WHAT IS BEING ASKED:
Throughout the material below, count each line in which the word "parametry" appears, then reply with the count only.

↓

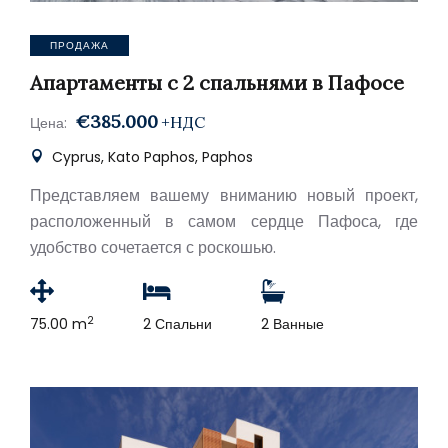
ПРОДАЖА
Апартаменты с 2 спальнями в Пафосе
€385.000
+НДС
Цена:
Cyprus, Kato Paphos, Paphos
Представляем вашему вниманию новый проект,
расположенный в самом сердце Пафоса, где
удобство сочетается с роскошью.
2
75.00 m
2 Спальни
2 Ванные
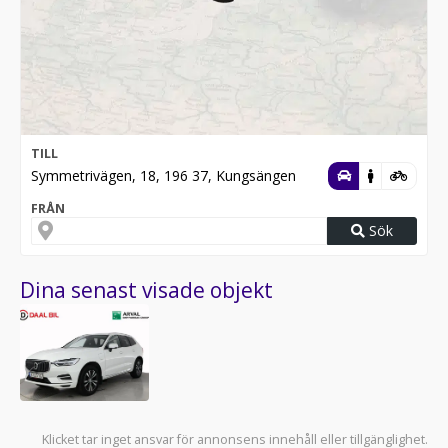
TILL
Symmetrivägen, 18, 196 37, Kungsängen
FRÅN
Sök
Dina senast visade objekt
Klicket tar inget ansvar för annonsens innehåll eller tillgänglighet.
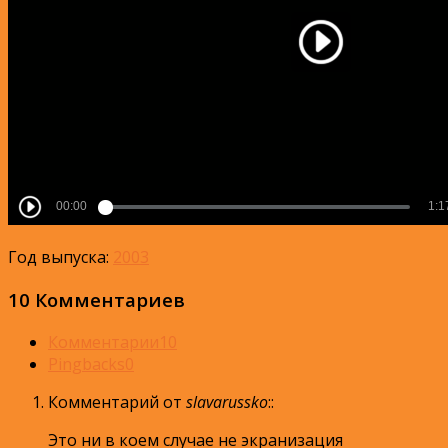
Год выпуска:
2003
10 Комментариев
Комментарии
10
Pingbacks
0
Комментарий от
slavarussko
:
:
Это ни в коем случае не экранизация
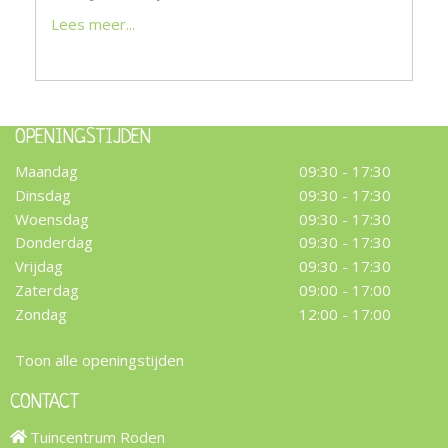
Lees meer...
OPENINGSTIJDEN
Maandag
09:30 - 17:30
Dinsdag
09:30 - 17:30
Woensdag
09:30 - 17:30
Donderdag
09:30 - 17:30
Vrijdag
09:30 - 17:30
Zaterdag
09:00 - 17:00
Zondag
12:00 - 17:00
Toon alle openingstijden
CONTACT
Tuincentrum Roden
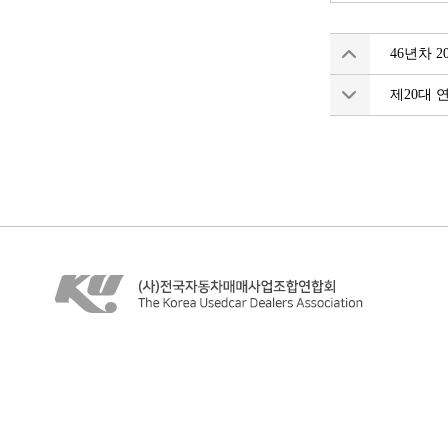
46년차 
제20대 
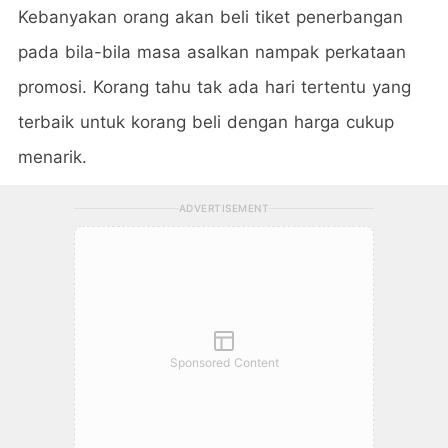
Kebanyakan orang akan beli tiket penerbangan
pada bila-bila masa asalkan nampak perkataan
promosi. Korang tahu tak ada hari tertentu yang
terbaik untuk korang beli dengan harga cukup
menarik.
ADVERTISEMENT
Sponsored Content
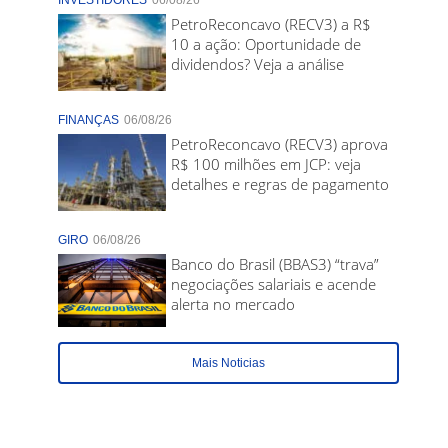
INVESTIDORES
06/08/26
PetroReconcavo (RECV3) a R$
10 a ação: Oportunidade de
dividendos? Veja a análise
FINANÇAS
06/08/26
PetroReconcavo (RECV3) aprova
R$ 100 milhões em JCP: veja
detalhes e regras de pagamento
GIRO
06/08/26
Banco do Brasil (BBAS3) “trava”
negociações salariais e acende
alerta no mercado
Mais Noticias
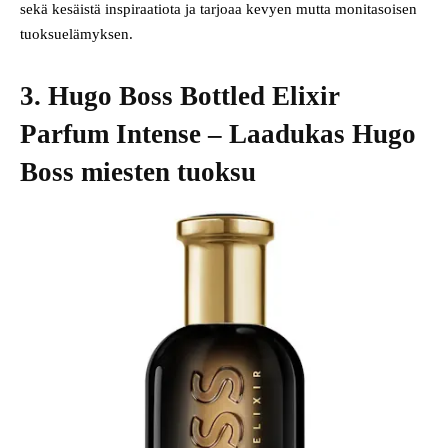
sekä kesäistä inspiraatiota ja tarjoaa kevyen mutta monitasoisen
tuoksuelämyksen.
3. Hugo Boss Bottled Elixir
Parfum Intense – Laadukas Hugo
Boss miesten tuoksu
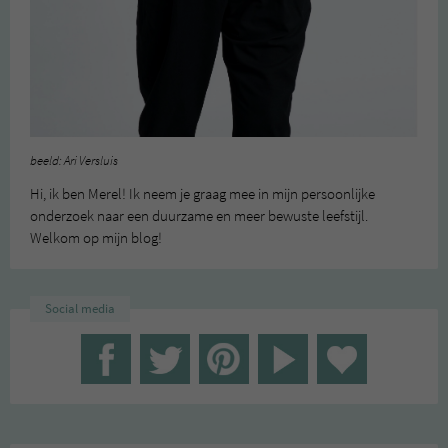
beeld: Ari Versluis
Hi, ik ben Merel! Ik neem je graag mee in mijn persoonlijke
onderzoek naar een duurzame en meer bewuste leefstijl.
Welkom op mijn blog!
Social media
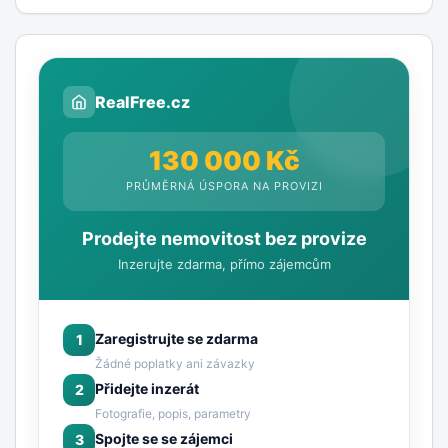
RealFree.cz
130 000 Kč
PRŮMĚRNÁ ÚSPORA NA PROVIZI
Prodejte nemovitost bez provize
Inzerujte zdarma, přímo zájemcům
Zaregistrujte se zdarma
1
Žádné poplatky ani závazky
Přidejte inzerát
2
Fotografie, popis, parametry
Spojte se se zájemci
3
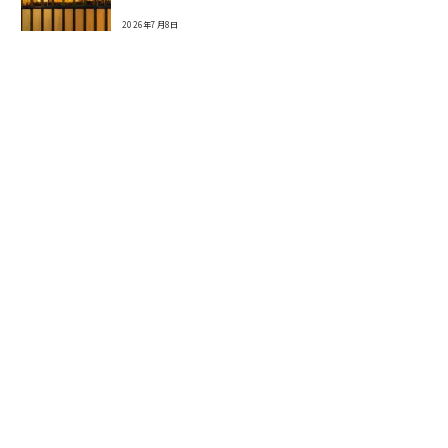
2026年7月8日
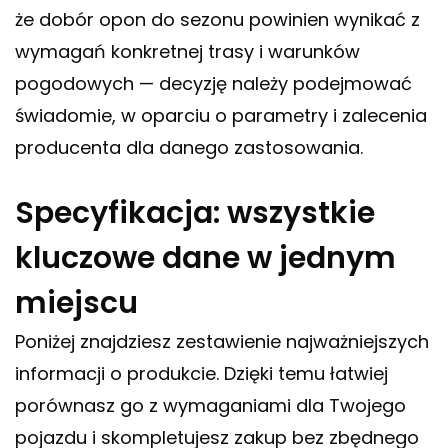
że dobór opon do sezonu powinien wynikać z
wymagań konkretnej trasy i warunków
pogodowych — decyzję należy podejmować
świadomie, w oparciu o parametry i zalecenia
producenta dla danego zastosowania.
Specyfikacja: wszystkie
kluczowe dane w jednym
miejscu
Poniżej znajdziesz zestawienie najważniejszych
informacji o produkcie. Dzięki temu łatwiej
porównasz go z wymaganiami dla Twojego
pojazdu i skompletujesz zakup bez zbędnego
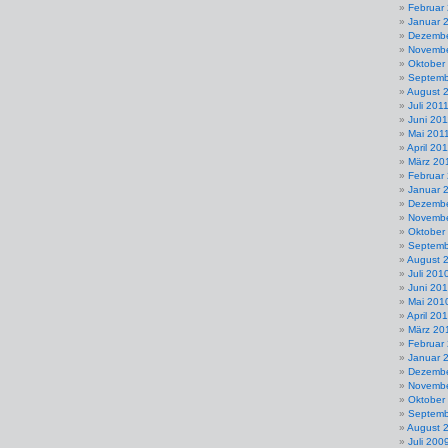
Februar
Januar 
Dezembe
Novembe
Oktober
Septemb
August 
Juli 201
Juni 201
Mai 201
April 20
März 20
Februar
Januar 
Dezembe
Novembe
Oktober
Septemb
August 
Juli 201
Juni 20
Mai 201
April 20
März 20
Februar
Januar 
Dezembe
Novembe
Oktober
Septemb
August 
Juli 200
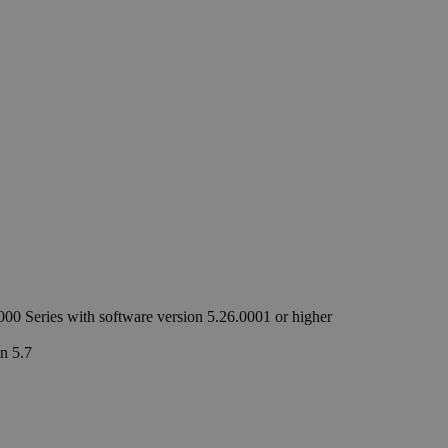
00 Series with software version 5.26.0001 or higher
n 5.7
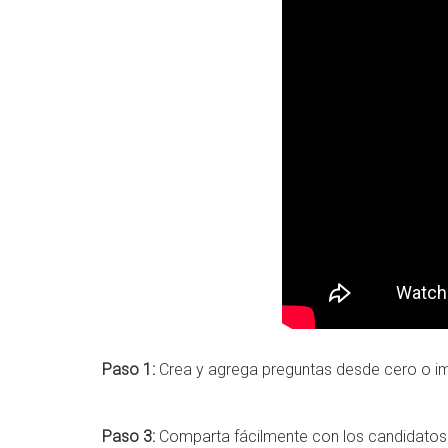
Paso 1:
Crea y agrega preguntas desde cero o i
Paso 3:
Comparta fácilmente con los candidatos 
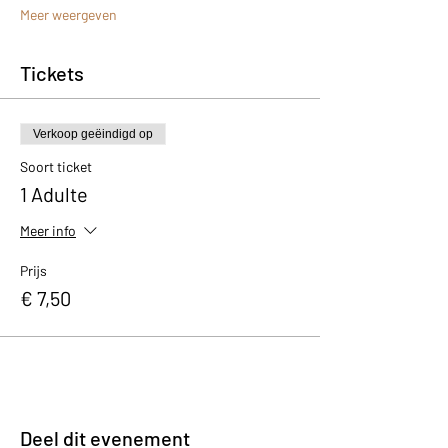
Meer weergeven
Tickets
Verkoop geëindigd op
Soort ticket
1 Adulte
Meer info
Prijs
€ 7,50
Deel dit evenement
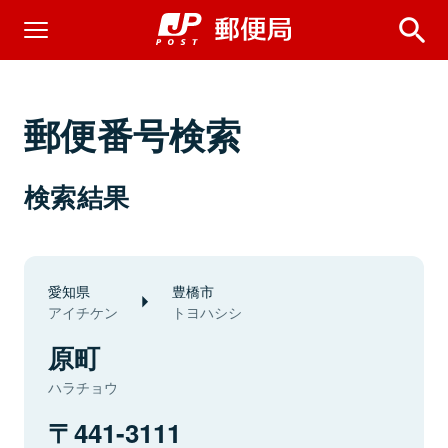
郵便番号検索
検索結果
愛知県
豊橋市
アイチケン
トヨハシシ
原町
ハラチョウ
441-3111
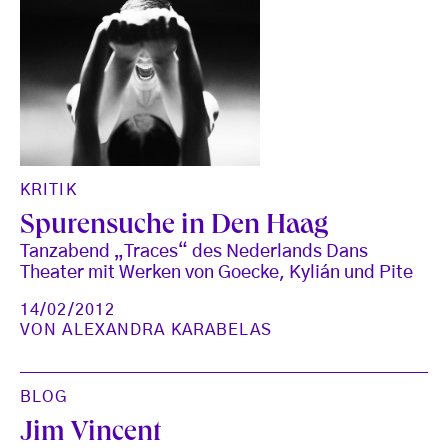
KRITIK
Spurensuche in Den Haag
Tanzabend „Traces“ des Nederlands Dans
Theater mit Werken von Goecke, Kylián und Pite
14/02/2012
VON
ALEXANDRA KARABELAS
BLOG
Jim Vincent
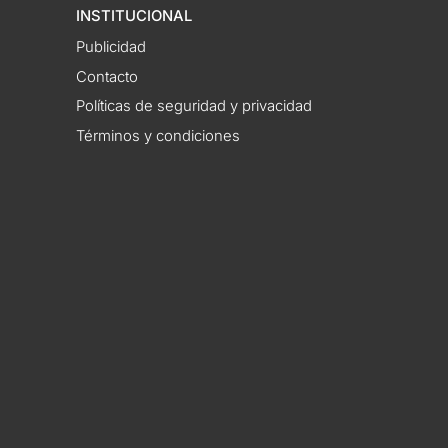
INSTITUCIONAL
Publicidad
Contacto
Políticas de seguridad y privacidad
Términos y condiciones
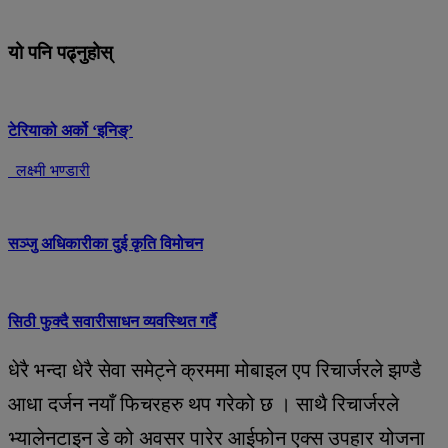
यो पनि पढ्नुहोस्
टेरियाको अर्को ‘इनिङ्’
लक्ष्मी भण्डारी
सञ्जु अधिकारीका दुई कृति विमोचन
सिठी फुक्दै सवारीसाधन व्यवस्थित गर्दै
धेरै भन्दा धेरै सेवा समेट्ने क्रममा मोबाइल एप रिचार्जरले झण्डै
आधा दर्जन नयाँ फिचरहरु थप गरेको छ । साथै रिचार्जरले
भ्यालेनटाइन डे को अवसर पारेर आईफोन एक्स उपहार योजना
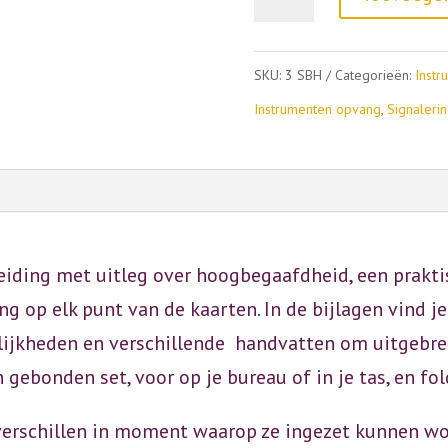
stappen
bij
SKU:
3 SBH
Categorieën:
Instr
hoogbegaafdheid
Instrumenten opvang
,
Signaleri
aantal
iding met uitleg over hoogbegaafdheid, een praktis
ing op elk punt van de kaarten. In de bijlagen vind 
jkheden en verschillende handvatten om uitgebreide
 gebonden set, voor op je bureau of in je tas, en fo
e verschillen in moment waarop ze ingezet kunnen wo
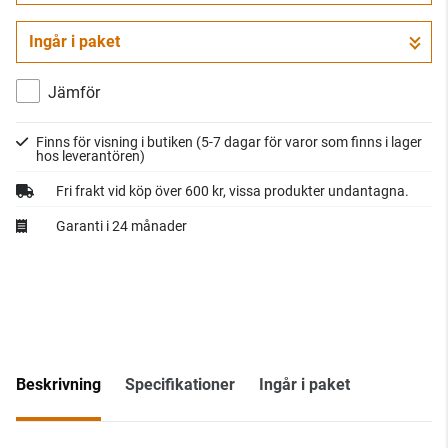
Ingår i paket
Jämför
Finns för visning i butiken
(5-7 dagar för varor som finns i lager
hos leverantören)
Fri frakt vid köp över 600 kr, vissa produkter undantagna.
Garanti i 24 månader
Beskrivning
Specifikationer
Ingår i paket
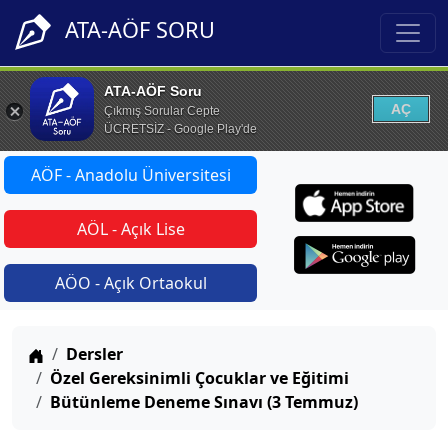
ATA-AÖF SORU
ATA-AÖF Soru
AÇ
Çıkmış Sorular Cepte
ÜCRETSİZ - Google Play'de
AÖF - Anadolu Üniversitesi
AÖL - Açık Lise
AÖO - Açık Ortaokul
Anasayfa
Dersler
Özel Gereksinimli Çocuklar ve Eğitimi
Bütünleme Deneme Sınavı (3 Temmuz)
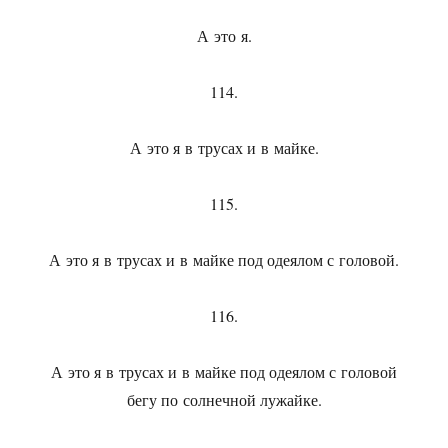
А это я.
114.
А это я в трусах и в майке.
115.
А это я в трусах и в майке под одеялом с головой.
116.
А это я в трусах и в майке под одеялом с головой
бегу по солнечной лужайке.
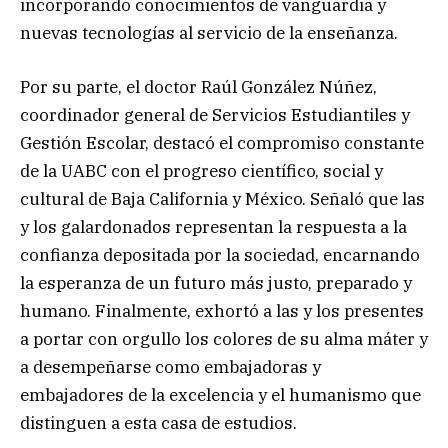
incorporando conocimientos de vanguardia y
nuevas tecnologías al servicio de la enseñanza.
Por su parte, el doctor Raúl González Núñez,
coordinador general de Servicios Estudiantiles y
Gestión Escolar, destacó el compromiso constante
de la UABC con el progreso científico, social y
cultural de Baja California y México. Señaló que las
y los galardonados representan la respuesta a la
confianza depositada por la sociedad, encarnando
la esperanza de un futuro más justo, preparado y
humano. Finalmente, exhortó a las y los presentes
a portar con orgullo los colores de su alma máter y
a desempeñarse como embajadoras y
embajadores de la excelencia y el humanismo que
distinguen a esta casa de estudios.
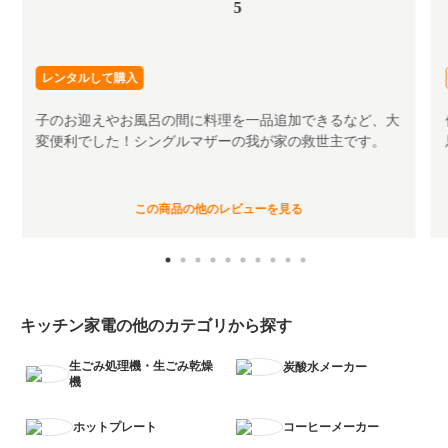
5
レンタルして購入
子のお迎えやお風呂の間に料理を一品追加できるなど、大
変便利でした！シングルマザーの我が家の救世主です。
この商品の他のレビューを見る
キッチン家電の他のカテゴリから探す
生ごみ処理機・生ごみ乾燥
炭酸水メーカー
機
ホットプレート
コーヒーメーカー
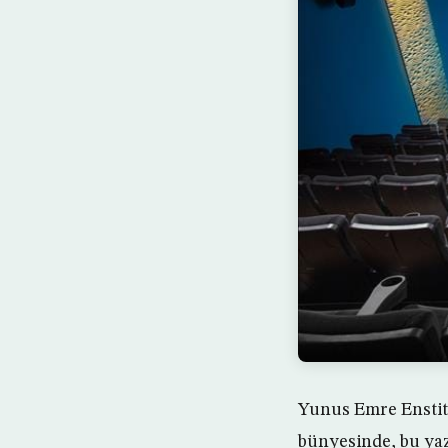
Yunus Emre Enstit
bünyesinde, bu yaz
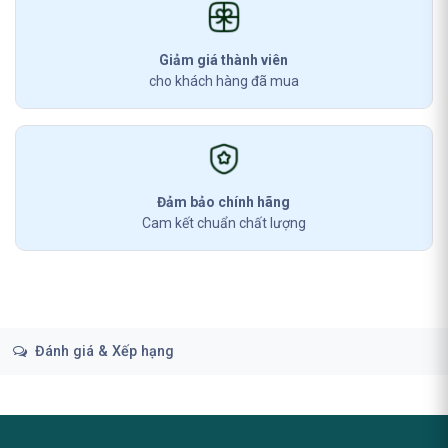
Giảm giá thành viên
cho khách hàng đã mua
Đảm bảo chính hãng
Cam kết chuẩn chất lượng
Đánh giá & Xếp hạng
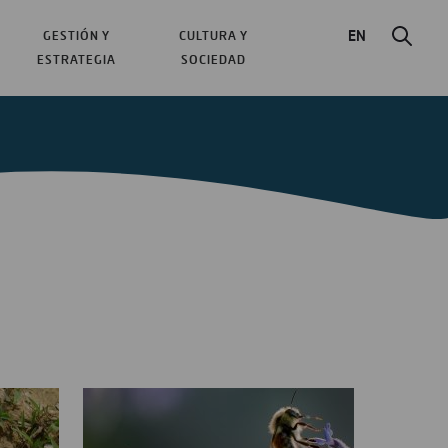
EN
GESTIÓN Y
CULTURA Y
ESTRATEGIA
SOCIEDAD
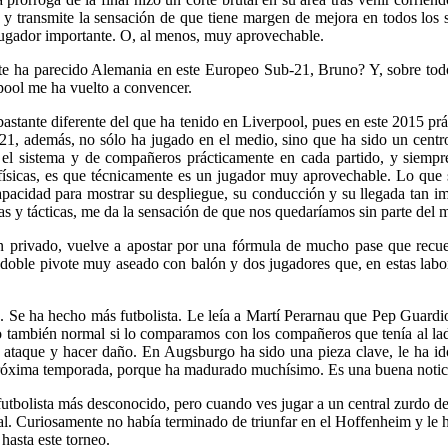
o y transmite la sensación de que tiene margen de mejora en todos los s
 jugador importante. O, al menos, muy aprovechable.
é te ha parecido Alemania en este Europeo Sub-21, Bruno? Y, sobre to
pool me ha vuelto a convencer.
bastante diferente del que ha tenido en Liverpool, pues en este 2015 p
, además, no sólo ha jugado en el medio, sino que ha sido un centroc
 el sistema y de compañeros prácticamente en cada partido, y siempr
físicas, es que técnicamente es un jugador muy aprovechable. Lo que 
 capacidad para mostrar su despliegue, su conducción y su llegada tan
cas y tácticas, me da la sensación de que nos quedaríamos sin parte del
n privado, vuelve a apostar por una fórmula de mucho pase que recu
doble pivote muy aseado con balón y dos jugadores que, en estas labore
 Se ha hecho más futbolista. Le leía a Martí Perarnau que Pep Guardiol
 también normal si lo comparamos con los compañeros que tenía al lad
de ataque y hacer daño. En Augsburgo ha sido una pieza clave, le ha i
 próxima temporada, porque ha madurado muchísimo. Es una buena notic
 futbolista más desconocido, pero cuando ves jugar a un central zurdo
ual. Curiosamente no había terminado de triunfar en el Hoffenheim y le
hasta este torneo.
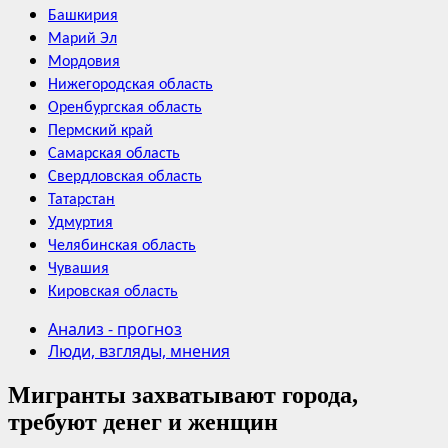
Башкирия
Марий Эл
Мордовия
Нижегородская область
Оренбургская область
Пермский край
Самарская область
Свердловская область
Татарстан
Удмуртия
Челябинская область
Чувашия
Кировская область
Анализ - прогноз
Люди, взгляды, мнения
Мигранты захватывают города,
требуют денег и женщин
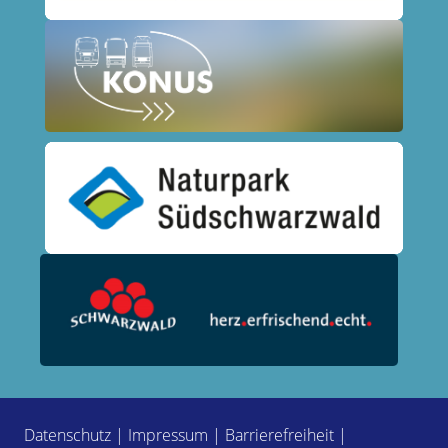
Datenschutz
|
Impressum
|
Barrierefreiheit
|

↑

SOLVED PROBLEM:
2